À vrai dire, l’opéra de Gil Blas est plutôt une collection de couplets, d’ariettes plus ou moins piquantes, destinés à servir à l’exhibition du principal personnage qu’une œuvre dramatique qui puisse rester longtemps au théâtre. La partition de M. Semet n’est pas moins décousue et composée de pièces et de morceaux que le libretto informe qui lui a servi de thème. Il manque évidemment à M. Semet, qui rencontre parfois d’assez jolis motifs, l’art de les développer et de les compléter par des accessoires bien choisis. On sent que, dans les morceaux d’ensemble surtout, l’auteur de Gil Blas est embarrassé des personnages qui posent devant lui, et qu’il ne sait trop comment les grouper dans une idée mère qui n’étouffe pas l’individualité des caractères. En un mot, M. Semet ne sait point encore suffisamment écrire pour remplir le cadre d’un opéra en cinq actes. Toutefois le nouvel ouvrage de M. Semet le recommande de plus en plus à l’attention de la critique.

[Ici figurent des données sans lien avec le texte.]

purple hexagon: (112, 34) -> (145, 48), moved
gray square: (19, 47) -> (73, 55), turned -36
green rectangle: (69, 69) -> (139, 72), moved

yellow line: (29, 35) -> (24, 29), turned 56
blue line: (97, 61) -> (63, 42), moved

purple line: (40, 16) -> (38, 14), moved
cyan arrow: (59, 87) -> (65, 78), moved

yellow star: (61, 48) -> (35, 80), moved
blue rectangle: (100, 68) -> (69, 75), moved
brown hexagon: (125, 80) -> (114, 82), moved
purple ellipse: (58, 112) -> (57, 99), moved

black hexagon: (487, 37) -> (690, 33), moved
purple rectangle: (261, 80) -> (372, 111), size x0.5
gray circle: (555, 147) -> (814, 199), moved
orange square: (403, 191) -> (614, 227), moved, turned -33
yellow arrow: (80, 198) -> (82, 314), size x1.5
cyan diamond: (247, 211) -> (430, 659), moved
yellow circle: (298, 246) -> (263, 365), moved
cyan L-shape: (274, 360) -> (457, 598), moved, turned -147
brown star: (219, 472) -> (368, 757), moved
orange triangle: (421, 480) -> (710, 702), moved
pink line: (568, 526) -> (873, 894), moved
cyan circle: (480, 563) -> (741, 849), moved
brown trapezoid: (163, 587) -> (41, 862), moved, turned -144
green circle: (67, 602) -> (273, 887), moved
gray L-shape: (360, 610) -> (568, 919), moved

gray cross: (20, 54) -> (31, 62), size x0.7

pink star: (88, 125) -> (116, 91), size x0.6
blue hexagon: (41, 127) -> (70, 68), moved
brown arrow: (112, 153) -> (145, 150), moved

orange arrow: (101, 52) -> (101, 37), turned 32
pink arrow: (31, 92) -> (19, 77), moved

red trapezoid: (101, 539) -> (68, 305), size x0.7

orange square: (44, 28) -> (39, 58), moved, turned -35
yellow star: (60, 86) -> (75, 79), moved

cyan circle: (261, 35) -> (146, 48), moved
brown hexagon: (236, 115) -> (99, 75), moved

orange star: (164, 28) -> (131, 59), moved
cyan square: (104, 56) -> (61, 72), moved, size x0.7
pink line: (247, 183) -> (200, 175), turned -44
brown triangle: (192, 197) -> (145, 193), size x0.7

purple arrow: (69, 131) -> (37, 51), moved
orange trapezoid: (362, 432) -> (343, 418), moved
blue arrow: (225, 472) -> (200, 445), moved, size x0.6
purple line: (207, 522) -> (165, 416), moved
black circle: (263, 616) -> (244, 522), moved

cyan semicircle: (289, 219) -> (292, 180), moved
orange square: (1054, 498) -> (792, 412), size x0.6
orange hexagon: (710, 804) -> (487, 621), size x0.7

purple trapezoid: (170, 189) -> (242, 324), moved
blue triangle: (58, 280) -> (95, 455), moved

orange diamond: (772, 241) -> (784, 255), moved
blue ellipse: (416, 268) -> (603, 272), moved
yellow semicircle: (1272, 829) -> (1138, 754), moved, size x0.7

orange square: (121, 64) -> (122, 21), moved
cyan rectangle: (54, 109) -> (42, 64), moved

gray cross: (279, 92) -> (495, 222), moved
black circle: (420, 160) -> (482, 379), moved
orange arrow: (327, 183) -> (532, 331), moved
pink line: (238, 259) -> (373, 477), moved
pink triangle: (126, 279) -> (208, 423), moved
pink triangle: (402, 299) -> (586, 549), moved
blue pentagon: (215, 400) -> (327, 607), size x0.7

Il est évident que c’est pour les beaux yeux de Mme Ugalde que l’opéra de Gil Blas a été créé et mis au monde. Nous ne pensons pas que les auteurs aient été bien inspirés de faire un aussi grand sacrifice à une artiste de talent sans doute, mais dont la verve un peu commune et l’esprit ne compensent pas le goût et la voix qui lui manquent. Mlle Girard est piquante dans le rôle de la camériste Laure. Les chœurs et l’orchestre marchent avec ensemble.

Quelques livres utiles qui intéressent l’art musical ont été récemment publiés tant en France qu’en Allemagne. Nous avons déjà annoncé aux lecteurs de la Revue que le quatrième et dernier volume de la Vie de Mozart par M. le professeur Otto Jahn, avait paru[1]. C’est l’ouvrage le plus complet qui existe aujourd’hui sur l’auteur sublime de Don Juan. Nous aurons occasion d’examiner avec plus de loisir l’œuvre patiente de M. Jahn, qui ne laisse à désirer, ce nous semble tout d’abord, qu’un peu plus de concision dans les détails accessoires où se complaît un peu trop l’ingénieux et savant biographe. Louis Spohr, qui est mort l’année dernière à Cassel, a laissé une autobiographie qui promet d’être intéressante, et dont il n’a paru encore qu’une livraison[2]. L’ami, l’élève et le commensal de Beethoven, M. Antoine Schindler, a donné une seconde édition de la vie du grand symphoniste qu’il a publiée pour la première fois à Munster en 1845.

  1. Leipzig, chez Breitkopf et Haertel.
  2. Goettingue, chez George Wigand.